Soviet and Belarusian politician

Nikolai Yefremovich Avkhimovich (Мікала́й Яфрэ́мавіч Аўхімо́віч, Никола́й Ефре́мович Авхимо́вич; 14 January 1907 - 12 September 1996) was a Soviet and Belarusian politician. He served as the Chairman of the Council of Ministers of the Byelorussian Soviet Socialist Republic from 28 July 1956 to April 1959.

== Early life ==
He was born on 14 January 1907 in Barysaw, which was then part of the Minsk Governorate in the Russian Empire. In 1922 he started working as an assistant driver of the military's autosanitary detachment No. 16 in Smolensk. Just a few months later, in July, he became the assistant driver of the military's cargo detachment No. 7, which was located in Minsk and Gomel. He then quit driving in 1923 to be a student of the post and telegraph office in his native town of Barysaw. In 1924 he switched jobs to a laborer at a sawmill called R. Luxemburg in Barysaw, which he did until 1926.

== Political career ==
In 1926 he joined the CPSU and took on a variety of positions, including becoming chairman of the trade union bureau in Lepel, part of Lepel's district executive committee, and secretary of the Komsomol Committee in Lepel. After four years he left those positions and in 1930 he became head the organizational department of the Lepel District Consumer Society, but in September he also left this position.

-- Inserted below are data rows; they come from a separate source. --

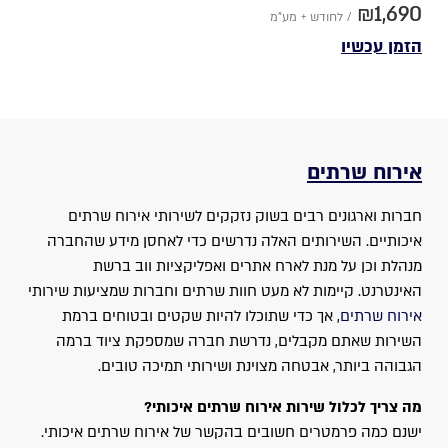
₪1,690
/ לחודש + מע"מ
הזמן עכשיו
אירוח שרתים
חברות וארגונים רבים בשוק נזקקים לשירותי אירוח שרתים
איכותיים. השירותים האלה נדרשים כדי לאחסן מידע שהחברה
מנהלת וכן על מנת לארח אתרים ואפליקציות ווב ברשת
האינטרנט. קיימות לא מעט חוות שרתים וחברות שמציעות שירותי
אירוח שרתים
, אך כדי שתוכלו להיות שקטים ובטוחים ברמת
השירות שאתם מקבלים, נדרשת חברה שמספקת ציוד ברמה
הגבוהה ביותר, אבטחה מצוינת ושירותי תמיכה טובים.
מה צריך לכלול שירות אירוח שרתים איכותי?
ישנם כמה פרמטרים חשובים בהקשר של אירוח שרתים איכותי.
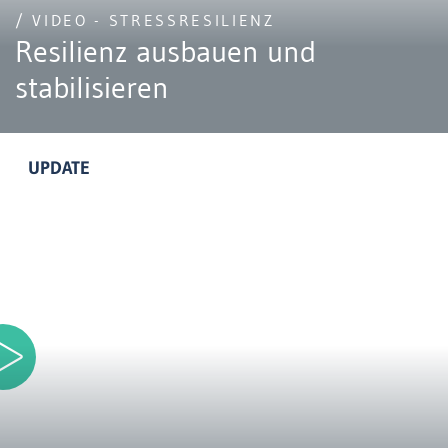
/ VIDEO - STRESSRESILIENZ
Resilienz ausbauen und
stabilisieren
UPDATE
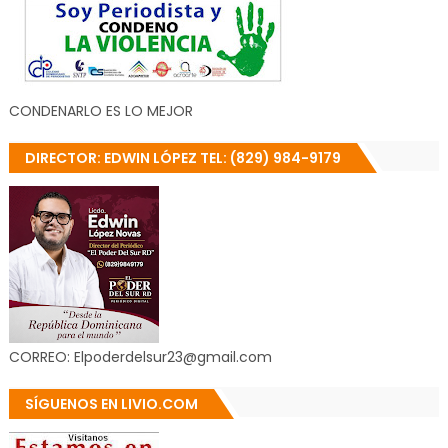
CONDENARLO ES LO MEJOR
DIRECTOR: EDWIN LÓPEZ TEL: (829) 984-9179
CORREO: Elpoderdelsur23@gmail.com
SÍGUENOS EN LIVIO.COM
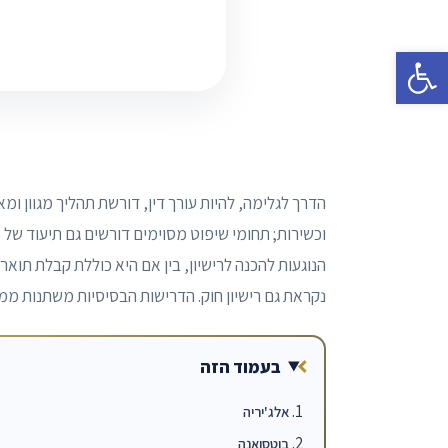
פתח סרגל נגישות
הדרך לגלימה, להיות עורך דין, דורשת תהליך מגוון ומ
וכשירות; תחומי שיפוט מסוימים דורשים גם תיעוד של א
הנוגעות להכנה לרישיון, בין אם היא כוללת קבלת תוא
נקראת גם רישיון חוק. הדרישות הבסיסיות משתנות ממ
בעמוד הזה
אלג'יריה
בוטסואנה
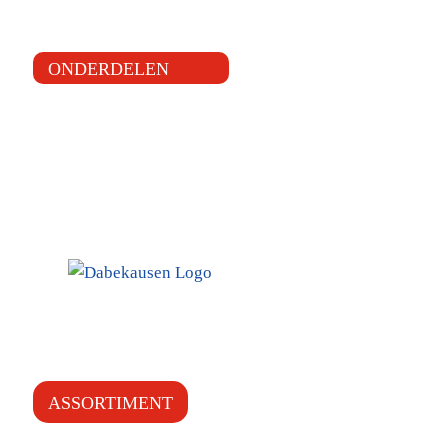
ONDERDELEN
ASSORTIMENT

In 1932, he began studying at the Higher Communist Agricultural School of Belarus named after Vladimir Lenin, which he graduated from in 1933. After graduating he became Deputy Head of the Pukhavichy district MTS until 1935.

In 1942, he helped create the Belarusian Special Army as part of the Belarusian resistance during World War II, sending Panteleimon Ponomarenko lists of generals and senior officers of the Red Army to be selected for the army.

== Death ==
Avkhimovich died on 12 September 1996 in Minsk.